RE: The aggregates and intention (Answer)

Posts: 1199 Join Date: 11/12/10 Recent Posts
Here's my current take on it, based on studying this subject right now and trying to fully understand the aggregates.

In terms of the aggregates, "consciousness" (vijñana) refers to the six sense-consciousness, each of which are based upon volitional fabrications (sankharas):

- Mental-Consciousness: Dependent upon mental objects and a 'mind'.
- Tactile-Consciousness: Dependent upon physical objects (tactile sensations) and a body.
- Eye-Consciousness: Dependent upon visual objects (sights) and the physical eye.
- Ear-Consciousness: Dependent upon auditory objects (sounds) and the physical ear.
- Nose-Consciousness: Dependent upon olfactory objects (smells) and the physical nose.
- Tongue-Consciousness: Dependent upon gustatory objects (tastes) and the physical tongue.

Consciousness is basically the bare awareness of sensate experience, it's necessary for experience to be discerned in the first place and without it perception could not occur. So, yeah, you're basically correct in saying that consciousness is just knowing that something is happening.

Intention/Volition comes under the aggregates of fabrication, it's basically all forms of conditioned mental activity, thought, habit, craving/aversion, discursive thought and elective preference/volitional intention. Mental fabrications are dependent upon ignorance of the true nature of all phenomena as luminous emptiness, through conditioning and ignorance we continue to identify a subject/object duality in experience, e.g. the imputation of a thinker from the bare sensate experience of thought when, upon looking at that process of thought occurring more closely, no thinker can actually be found. We assume that there is someone or something thing which thinks, but it's just an assumption.

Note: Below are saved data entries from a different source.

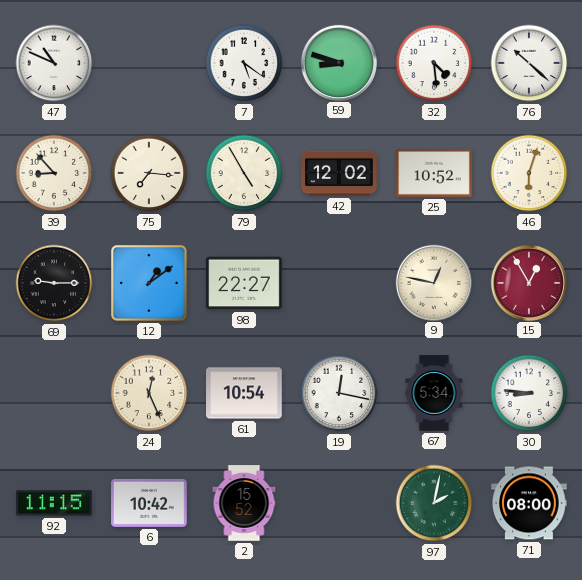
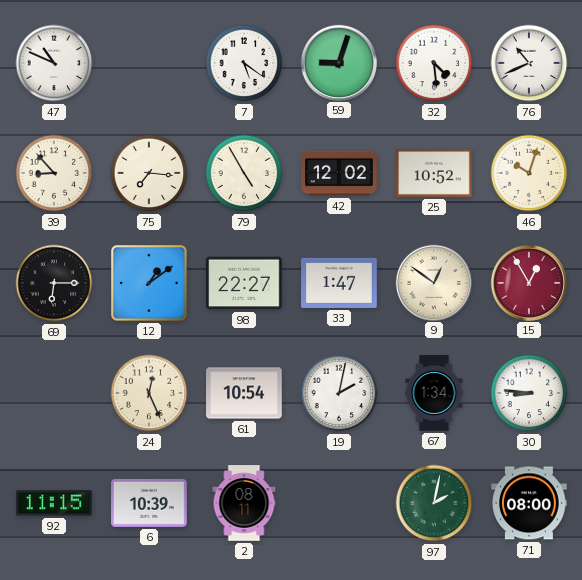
59: 8:48 -> 9:03
76: 10:22 -> 10:41
46: 6:03 -> 10:03
69: 9:15 -> 6:15
33: none -> 1:47
9: 12:47 -> 12:51
19: 12:17 -> 2:02
67: 5:34 -> 1:34
6: 10:42 -> 10:39
2: 15:52 -> 08:11
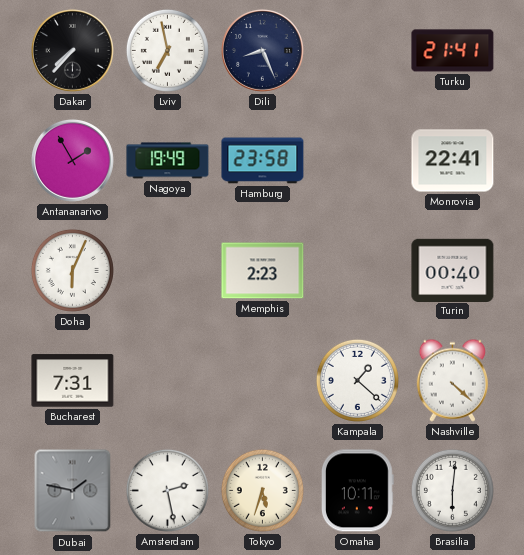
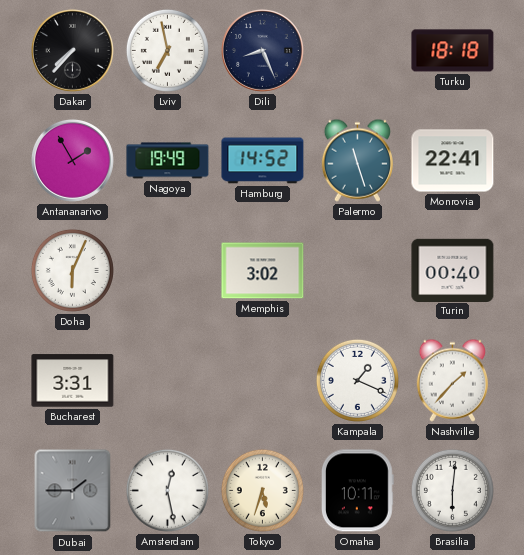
Turku: 21:41 -> 18:18
Hamburg: 23:58 -> 14:52
Palermo: none -> 11:27
Memphis: 2:23 -> 3:02
Bucharest: 7:31 -> 3:31
Kampala: 1:22 -> 1:19
Nashville: 4:22 -> 1:37
Dubai: 1:47 -> 1:45
Amsterdam: 2:28 -> 12:28
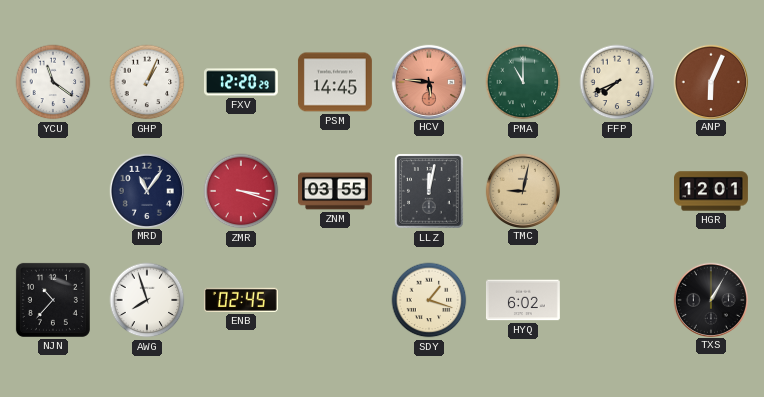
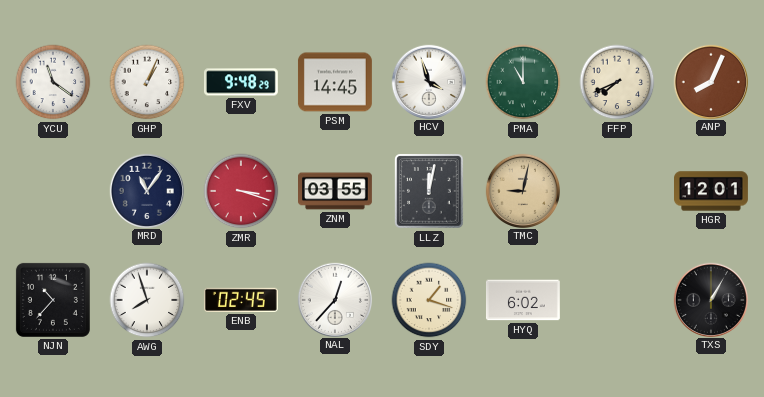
FXV: 12:20 -> 9:48
HCV: 5:46 -> 3:57
HCV dial: salmon -> white
ANP: 6:04 -> 8:04
NAL: none -> 12:37
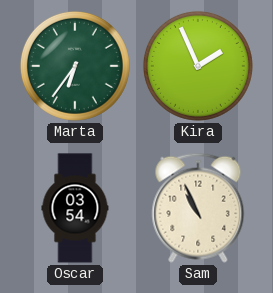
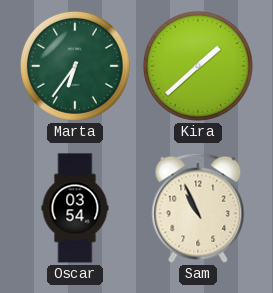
Kira: 1:56 -> 1:38
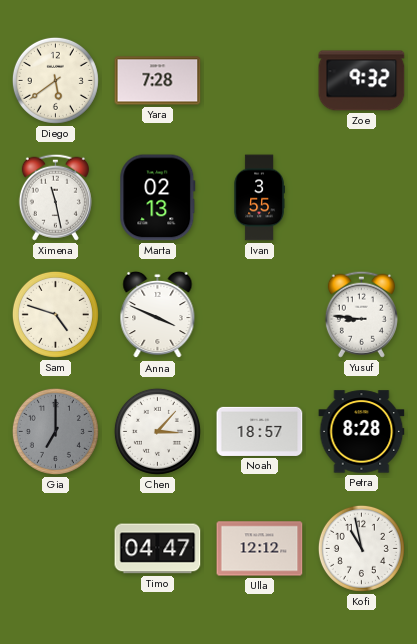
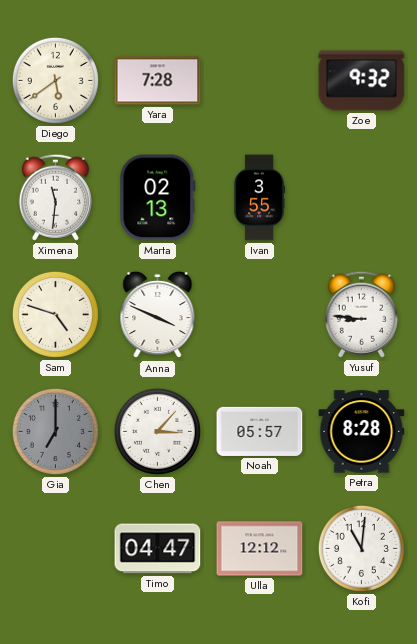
Ximena: 11:28 -> 11:31
Noah: 18:57 -> 05:57
Kofi: 10:58 -> 11:01
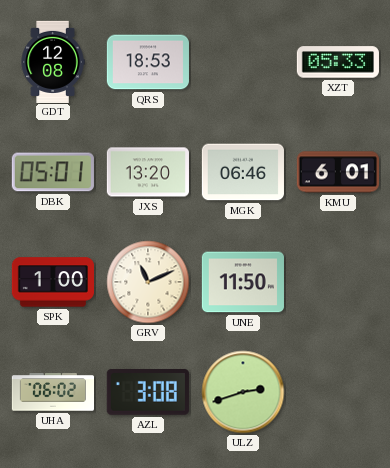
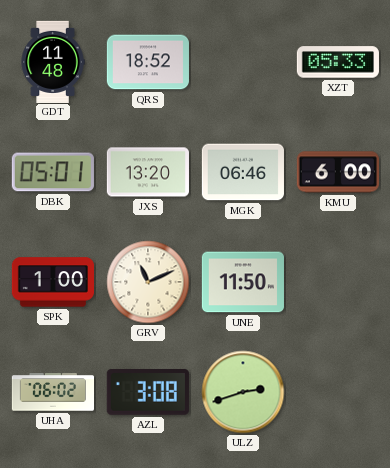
GDT: 12:08 -> 11:48
QRS: 18:53 -> 18:52
KMU: 6:01 -> 6:00
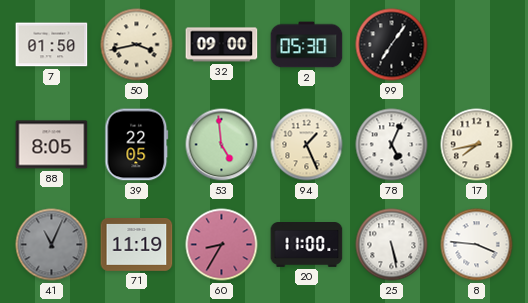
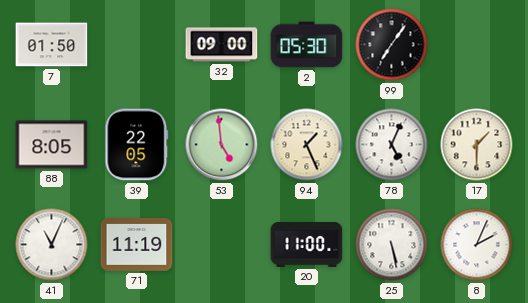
50: 3:43 -> none
17: 7:43 -> 1:30
41 dial: grey -> white
60: 8:35 -> none
8: 3:46 -> 2:04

Memories are also mental fabrications, they're based upon the assumption that a previous sensate experience actually happened to someone, a "me", an "I", or a subject to the apparent objects arising.

Perception is basically recognition of forms, sounds, odours, flavours, tactile and mental sensation, it's dependent upon the six sense-consciousness being present for experience to be categorized before a feeling (vedana) is overlayed.

Make sense?

I could be off on some of this, I'm still working with this model and trying to develop a better, clearer understanding of it so hopefully others will be able to add more. Check out the Awakening to Reality blog 'cause there's a lot of good stuff on there about the 18 dhatus, aggregates and dependent origination which has helped me immensely in recent months.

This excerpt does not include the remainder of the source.